Lineage and Scalars Comparision

View Source On Gitee

Overview

Model lineage, data lineage and comparison Kanban in mindinsight are the same as training dashboard. In the visualization of training data, different scalar trend charts are observed by comparison dashboard to find problems, and then the lineage function is used to locate the problem causes, so as to give users the ability of efficient tuning in data enhancement and deep neural network.

Model Lineage

Model lineage visualization is used to display the parameter information of all training models.

image.png

Figure 1: Model parameter selection area

Figure 1 shows the model parameter selection area, which lists the model parameter tags that can be viewed. You can select required tags to view the corresponding model parameters.

image.png

Figure 2: Model lineage function area

Figure 2 shows the model lineage function area, which visualizes the model parameter information. You can select a specific area in the column to display the model information within the area.

image.png

Figure 3: Model list

Figure 3 shows all model information in groups. You can sort the model information in ascending or descending order by specified column.

Dataset Lineage

Dataset lineage visualization is used to display data processing and augmentation information of all model trainings.

data_label.png

Figure 4: Data processing and augmentation operator selection area

Figure 4 shows the data processing and augmentation operator selection area, which lists names of data processing and augmentation operators that can be viewed. You can select required tags to view related parameters.

data_chart.png

Figure 5: Dataset lineage function area

Figure 5 shows the dataset lineage function area, which visualizes the parameter information used for data processing and augmentation. You can select a specific area in the column to display the parameter information within the area.

data_table.png

Figure 6: Dataset lineage list

Figure 6 shows the data processing and augmentation information of all model trainings.

If user filters the model lineage and then switches to the data lineage page, the line chart will show the latest filtered column in model lineage.

Scalars Comparision

Scalars Comparision can be used to compare scalar curves between multiple trainings

multi_scalars.png

Figure 7: Scalars comparision curve area

Figure 7 shows the scalar curve comparision between multiple trainings. The horizontal coordinate indicates the training step, and the vertical coordinate indicates the scalar value.
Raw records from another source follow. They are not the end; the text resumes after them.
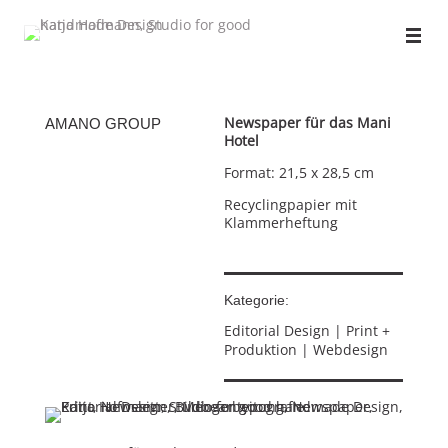
Newspaper für das Mani
AMANO GROUP
Hotel
Format: 21,5 x 28,5 cm
Recyclingpapier mit
Klammerheftung
Kategorie:
Editorial Design | Print +
Produktion | Webdesign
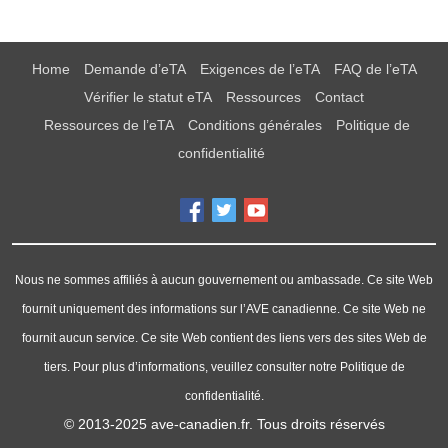
Home
Demande d’eTA
Exigences de l’eTA
FAQ de l’eTA
Vérifier le statut eTA
Ressources
Contact
Ressources de l’eTA
Conditions générales
Politique de
confidentialité
Nous ne sommes affiliés à aucun gouvernement ou ambassade. Ce site Web
fournit uniquement des informations sur l’AVE canadienne. Ce site Web ne
fournit aucun service. Ce site Web contient des liens vers des sites Web de
tiers. Pour plus d’informations, veuillez consulter notre Politique de
confidentialité.
© 2013-2025
ave-canadien.fr
. Tous droits réservés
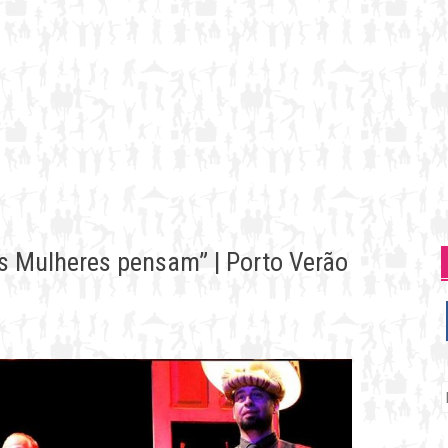
 Mulheres pensam” | Porto Verão
P
p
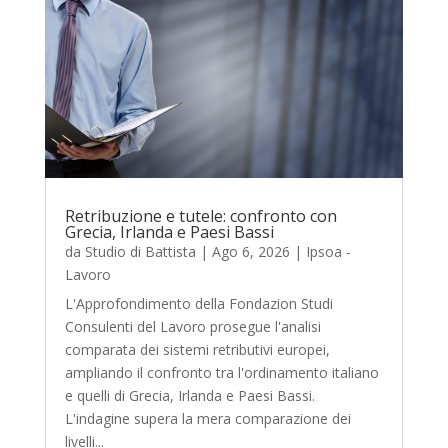
Retribuzione e tutele: confronto con
Grecia, Irlanda e Paesi Bassi
da
Studio di Battista
|
Ago 6, 2026
|
Ipsoa -
Lavoro
L'Approfondimento della Fondazion Studi
Consulenti del Lavoro prosegue l'analisi
comparata dei sistemi retributivi europei,
ampliando il confronto tra l'ordinamento italiano
e quelli di Grecia, Irlanda e Paesi Bassi.
L'indagine supera la mera comparazione dei
livelli...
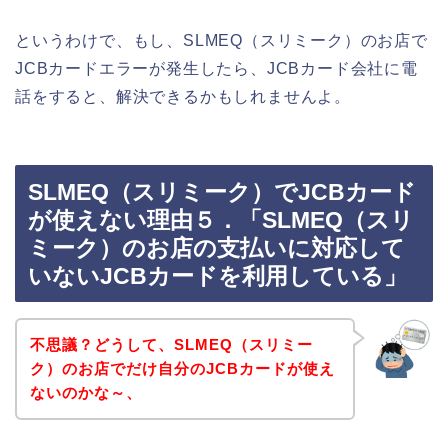
というわけで、もし、SLMEQ（スリミーク）のお店で
JCBカードエラーが発生したら、JCBカード会社に電
話をすると、解決できるかもしれませんよ。
SLMEQ（スリミーク）でJCBカード
が使えない理由５．「SLMEQ（スリ
ミーク）のお店の支払いに対応して
いないJCBカードを利用している」
不思議？どうして、SLMEQ（スリミー
ク）のお店でだけ自分のJCBカードが使え
ないのかな～、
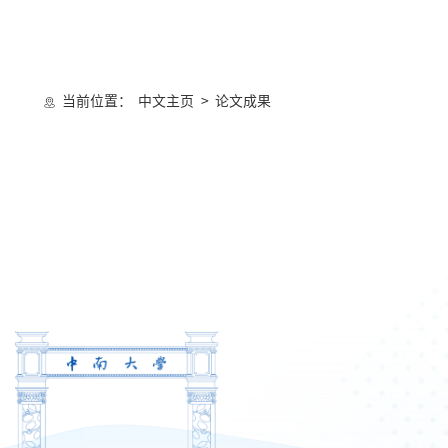
当前位置：
中文主页
>
论文成果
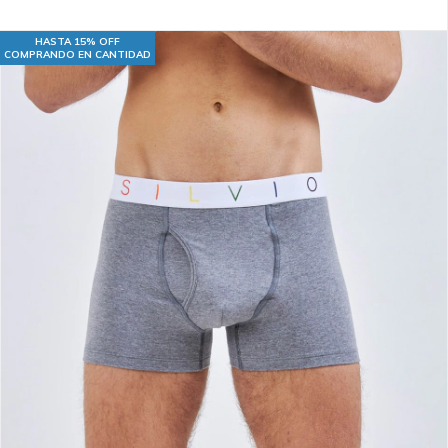
HASTA 15% OFF
COMPRANDO EN CANTIDAD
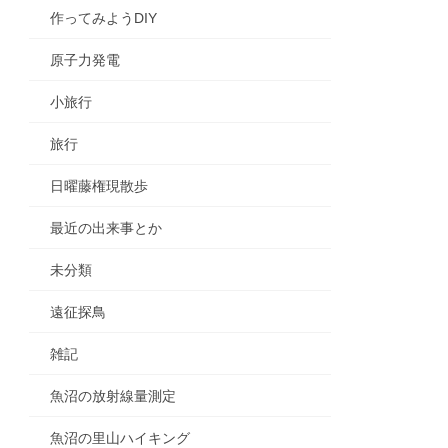
作ってみようDIY
原子力発電
小旅行
旅行
日曜藤権現散歩
最近の出来事とか
未分類
遠征探鳥
雑記
魚沼の放射線量測定
魚沼の里山ハイキング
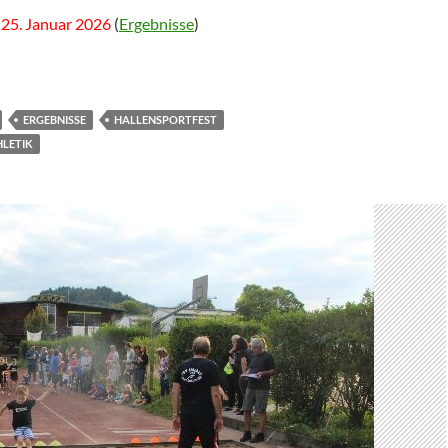
25. Januar 2026
(
Ergebnisse
)
ERGEBNISSE
HALLENSPORTFEST
HLETIK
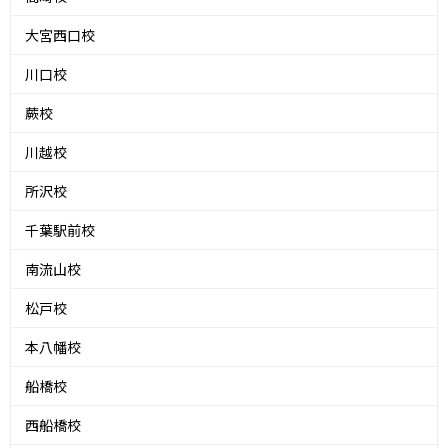
大宮西口校
川口校
蕨校
川越校
所沢校
千葉駅前校
南流山校
松戸校
本八幡校
船橋校
西船橋校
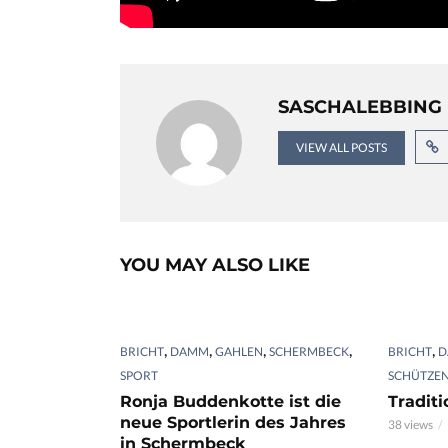
SASCHALEBBING
VIEW ALL POSTS
YOU MAY ALSO LIKE
,
,
,
,
,
BRICHT
DAMM
GAHLEN
SCHERMBECK
BRICHT
D
SPORT
SCHÜTZEN
Ronja Buddenkotte ist die
Tradit
neue Sportlerin des Jahres
38 views
in Schermbeck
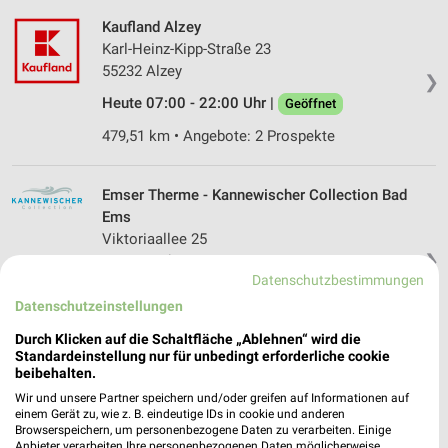
Kaufland Alzey
Karl-Heinz-Kipp-Straße 23
55232 Alzey
❯
Heute 07:00 - 22:00 Uhr |
Geöffnet
479,51 km • Angebote: 2 Prospekte
Emser Therme - Kannewischer Collection Bad
Ems
Viktoriaallee 25
❯
56130 Bad Ems
Datenschutzbestimmungen
Heute 09:00 - 00:00 Uhr |
Geöffnet
Datenschutzeinstellungen
463,35 km
Durch Klicken auf die Schaltfläche „Ablehnen“ wird die
Standardeinstellung nur für unbedingt erforderliche cookie
beibehalten.
Friedrichsbad - Kannewischer Collection Baden-
Wir und unsere Partner speichern und/oder greifen auf Informationen auf
Baden
einem Gerät zu, wie z. B. eindeutige IDs in cookie und anderen
Römerplatz 1
Browserspeichern, um personenbezogene Daten zu verarbeiten. Einige
Anbieter verarbeiten Ihre personenbezogenen Daten möglicherweise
Buttons from left to right in the upper right corner of the figure are used to display the chart in full screen, switch the Y-axis scale, enable or disable the rectangle selection, roll back the chart step by step, and restore the chart.

  • Full-screen Display: Display the scalar curve in full screen. Click the button again to restore it.

  • Switch Y-axis Scale: Perform logarithmic conversion on the Y-axis coordinate.

  • Enable/Disable Rectangle Selection: Draw a rectangle to select and zoom in a part of the chart. You can perform rectangle selection again on the zoomed-in chart.

  • Step-by-step Rollback: Cancel operations step by step after continuously drawing rectangles to select and zooming in the same area.

  • Restore Chart: Restore a chart to the original state.

multi_scalars_select.png

Figure 8: Scalars comparision function area

Figure 8 shows the scalars comparision function area, which allows you to view scalar information by selecting different trainings or tags, different dimensions of the horizontal axis, and smoothness.

  • Training: Select or filter the required trainings to view the corresponding scalar information.

  • Tag: Select the required tags to view the corresponding scalar information.

  • Horizontal Axis: Select any of Step, Relative Time, and Absolute Time as the horizontal axis of the scalar curve.

  • Smoothness: Adjust the smoothness to smooth the scalar curve.

Notices

To ensure performance, MindInsight implements scalars comparision with the cache mechanism and the following restrictions:

  • The scalars comparision supports only for trainings in cache.

  • The maximum of 15 latest trainings (sorted by modification time) can be retained in the cache.

  • The maximum of 5 trainings can be selected for scalars comparision at the same time.